**TO DO:** All of the listing, from first line to last, should be output exactly; the pictures stay out.

**MATERIAL PROVIDED:**
"""

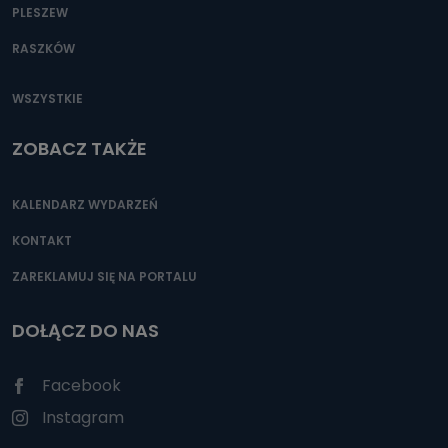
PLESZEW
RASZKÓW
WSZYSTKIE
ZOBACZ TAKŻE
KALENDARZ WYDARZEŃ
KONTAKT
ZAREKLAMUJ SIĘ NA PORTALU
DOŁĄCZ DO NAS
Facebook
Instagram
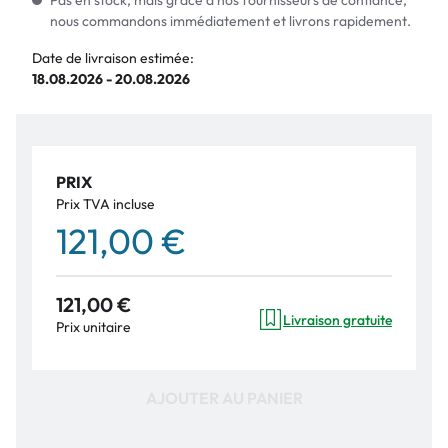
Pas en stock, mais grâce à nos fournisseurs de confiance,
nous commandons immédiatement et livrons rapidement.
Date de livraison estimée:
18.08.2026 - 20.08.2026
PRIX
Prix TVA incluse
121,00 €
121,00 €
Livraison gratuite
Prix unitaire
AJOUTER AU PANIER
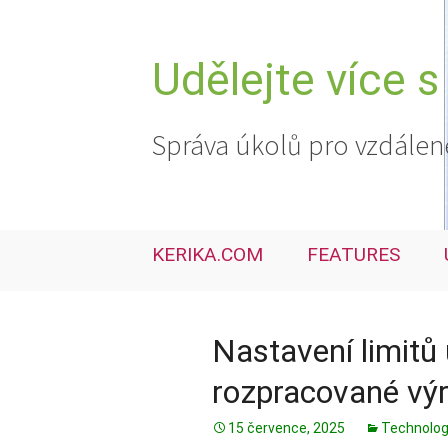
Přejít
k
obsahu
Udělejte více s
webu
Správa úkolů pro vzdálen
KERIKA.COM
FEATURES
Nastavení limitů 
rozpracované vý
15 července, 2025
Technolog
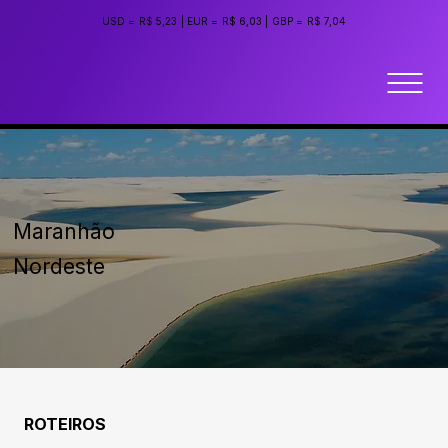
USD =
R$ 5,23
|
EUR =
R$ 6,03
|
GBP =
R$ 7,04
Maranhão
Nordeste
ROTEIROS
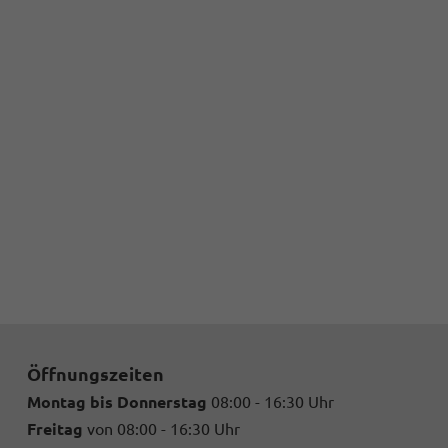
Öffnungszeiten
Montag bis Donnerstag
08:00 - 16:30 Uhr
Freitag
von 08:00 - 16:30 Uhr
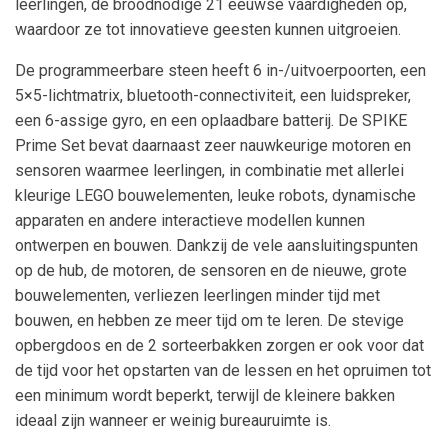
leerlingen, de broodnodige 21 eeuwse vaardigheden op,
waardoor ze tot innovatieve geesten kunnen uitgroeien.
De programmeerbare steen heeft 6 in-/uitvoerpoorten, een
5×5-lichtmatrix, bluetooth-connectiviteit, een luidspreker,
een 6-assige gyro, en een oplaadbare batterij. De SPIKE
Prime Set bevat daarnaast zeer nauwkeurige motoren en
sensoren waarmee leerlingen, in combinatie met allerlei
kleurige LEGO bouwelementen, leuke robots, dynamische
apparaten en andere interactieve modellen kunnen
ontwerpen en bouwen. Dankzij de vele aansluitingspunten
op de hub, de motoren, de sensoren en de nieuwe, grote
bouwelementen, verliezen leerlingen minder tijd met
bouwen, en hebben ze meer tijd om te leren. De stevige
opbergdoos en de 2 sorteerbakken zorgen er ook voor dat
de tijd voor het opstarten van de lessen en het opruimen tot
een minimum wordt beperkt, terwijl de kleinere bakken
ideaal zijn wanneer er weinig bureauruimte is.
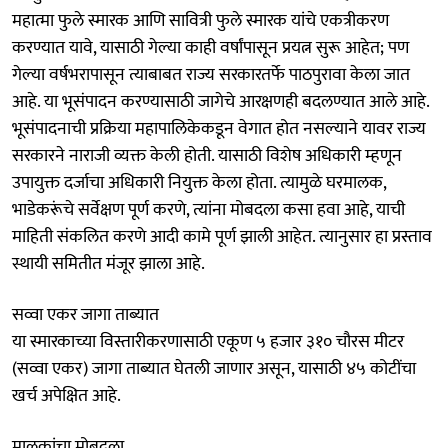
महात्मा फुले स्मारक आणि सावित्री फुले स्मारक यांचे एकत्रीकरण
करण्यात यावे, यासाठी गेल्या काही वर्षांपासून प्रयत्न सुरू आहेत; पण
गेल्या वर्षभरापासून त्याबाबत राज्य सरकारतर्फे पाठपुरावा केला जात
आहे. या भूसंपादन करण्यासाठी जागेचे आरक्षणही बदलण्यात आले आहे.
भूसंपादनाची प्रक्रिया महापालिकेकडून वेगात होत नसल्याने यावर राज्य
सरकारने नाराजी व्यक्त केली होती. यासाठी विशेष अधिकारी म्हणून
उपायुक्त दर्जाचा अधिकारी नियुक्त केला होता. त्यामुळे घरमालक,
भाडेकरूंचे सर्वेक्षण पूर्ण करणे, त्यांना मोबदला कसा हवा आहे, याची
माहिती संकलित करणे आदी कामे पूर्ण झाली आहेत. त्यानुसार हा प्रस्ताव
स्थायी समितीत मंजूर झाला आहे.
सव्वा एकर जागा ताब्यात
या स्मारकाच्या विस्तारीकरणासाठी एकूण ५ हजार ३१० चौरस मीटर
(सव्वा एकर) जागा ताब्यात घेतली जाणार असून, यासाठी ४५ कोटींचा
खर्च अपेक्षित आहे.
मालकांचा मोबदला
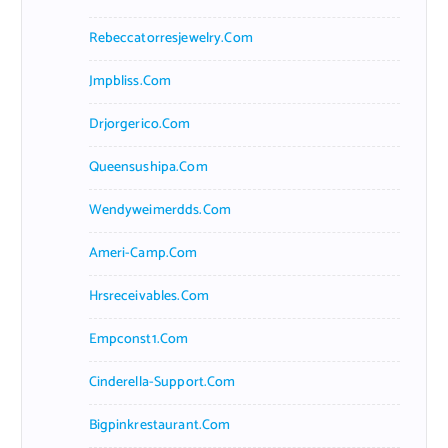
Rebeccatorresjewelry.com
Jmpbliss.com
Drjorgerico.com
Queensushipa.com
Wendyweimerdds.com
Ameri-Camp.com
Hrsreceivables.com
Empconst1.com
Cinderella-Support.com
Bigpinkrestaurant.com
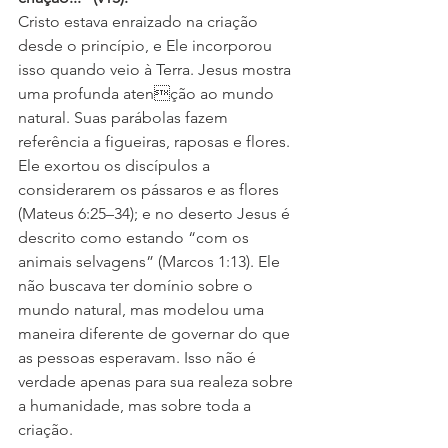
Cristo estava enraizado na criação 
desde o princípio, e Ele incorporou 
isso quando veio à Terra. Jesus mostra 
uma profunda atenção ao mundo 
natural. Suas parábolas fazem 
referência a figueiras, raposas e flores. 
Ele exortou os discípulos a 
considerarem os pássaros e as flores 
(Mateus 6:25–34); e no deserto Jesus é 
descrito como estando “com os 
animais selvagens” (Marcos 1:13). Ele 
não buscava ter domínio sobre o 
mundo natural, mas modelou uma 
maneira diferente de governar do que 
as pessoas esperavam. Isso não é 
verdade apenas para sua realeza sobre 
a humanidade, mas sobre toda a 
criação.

"""

**RESPONSE TO THE TASK:**
PLESZEW
RASZKÓW
WSZYSTKIE
ZOBACZ TAKŻE
KALENDARZ WYDARZEŃ
KONTAKT
ZAREKLAMUJ SIĘ NA PORTALU
DOŁĄCZ DO NAS
Facebook
Instagram
Pas en stock, mais grâce à nos fournisseurs de confiance,
nous commandons immédiatement et livrons rapidement.
Date de livraison estimée:
18.08.2026 - 20.08.2026
PRIX
Prix TVA incluse
121,00 €
121,00 €
Livraison gratuite
Prix unitaire
AJOUTER AU PANIER
Přejít
k
obsahu
Udělejte více s
webu
Správa úkolů pro vzdálen
KERIKA.COM
FEATURES
Nastavení limitů 
rozpracované vý
15 července, 2025
Technolog
USD =
R$ 5,23
|
EUR =
R$ 6,03
|
GBP =
R$ 7,04
Maranhão
Nordeste
ROTEIROS
Öffnungszeiten
Montag bis Donnerstag
08:00 - 16:30 Uhr
Freitag
von 08:00 - 16:30 Uhr
leerlingen, de broodnodige 21 eeuwse vaardigheden op,
waardoor ze tot innovatieve geesten kunnen uitgroeien.
De programmeerbare steen heeft 6 in-/uitvoerpoorten, een
5×5-lichtmatrix, bluetooth-connectiviteit, een luidspreker,
een 6-assige gyro, en een oplaadbare batterij. De SPIKE
Prime Set bevat daarnaast zeer nauwkeurige motoren en
sensoren waarmee leerlingen, in combinatie met allerlei
kleurige LEGO bouwelementen, leuke robots, dynamische
apparaten en andere interactieve modellen kunnen
ontwerpen en bouwen. Dankzij de vele aansluitingspunten
op de hub, de motoren, de sensoren en de nieuwe, grote
bouwelementen, verliezen leerlingen minder tijd met
bouwen, en hebben ze meer tijd om te leren. De stevige
opbergdoos en de 2 sorteerbakken zorgen er ook voor dat
de tijd voor het opstarten van de lessen en het opruimen tot
een minimum wordt beperkt, terwijl de kleinere bakken
ideaal zijn wanneer er weinig bureauruimte is.
महात्मा फुले स्मारक आणि सावित्री फुले स्मारक यांचे एकत्रीकरण
करण्यात यावे, यासाठी गेल्या काही वर्षांपासून प्रयत्न सुरू आहेत; पण
गेल्या वर्षभरापासून त्याबाबत राज्य सरकारतर्फे पाठपुरावा केला जात
आहे. या भूसंपादन करण्यासाठी जागेचे आरक्षणही बदलण्यात आले आहे.
भूसंपादनाची प्रक्रिया महापालिकेकडून वेगात होत नसल्याने यावर राज्य
सरकारने नाराजी व्यक्त केली होती. यासाठी विशेष अधिकारी म्हणून
उपायुक्त दर्जाचा अधिकारी नियुक्त केला होता. त्यामुळे घरमालक,
भाडेकरूंचे सर्वेक्षण पूर्ण करणे, त्यांना मोबदला कसा हवा आहे, याची
माहिती संकलित करणे आदी कामे पूर्ण झाली आहेत. त्यानुसार हा प्रस्ताव
स्थायी समितीत मंजूर झाला आहे.
सव्वा एकर जागा ताब्यात
या स्मारकाच्या विस्तारीकरणासाठी एकूण ५ हजार ३१० चौरस मीटर
(सव्वा एकर) जागा ताब्यात घेतली जाणार असून, यासाठी ४५ कोटींचा
खर्च अपेक्षित आहे.
मालकांचा मोबदला
Rebeccatorresjewelry.com
Jmpbliss.com
Drjorgerico.com
Queensushipa.com
Wendyweimerdds.com
Ameri-Camp.com
Hrsreceivables.com
Empconst1.com
Cinderella-Support.com
Bigpinkrestaurant.com
Cristo estava enraizado na criação 
desde o princípio, e Ele incorporou 
isso quando veio à Terra. Jesus mostra 
uma profunda atenção ao mundo 
natural. Suas parábolas fazem 
referência a figueiras, raposas e flores. 
Ele exortou os discípulos a 
considerarem os pássaros e as flores 
(Mateus 6:25–34); e no deserto Jesus é 
descrito como estando “com os 
animais selvagens” (Marcos 1:13). Ele 
não buscava ter domínio sobre o 
mundo natural, mas modelou uma 
maneira diferente de governar do que 
as pessoas esperavam. Isso não é 
verdade apenas para sua realeza sobre 
a humanidade, mas sobre toda a 
criação.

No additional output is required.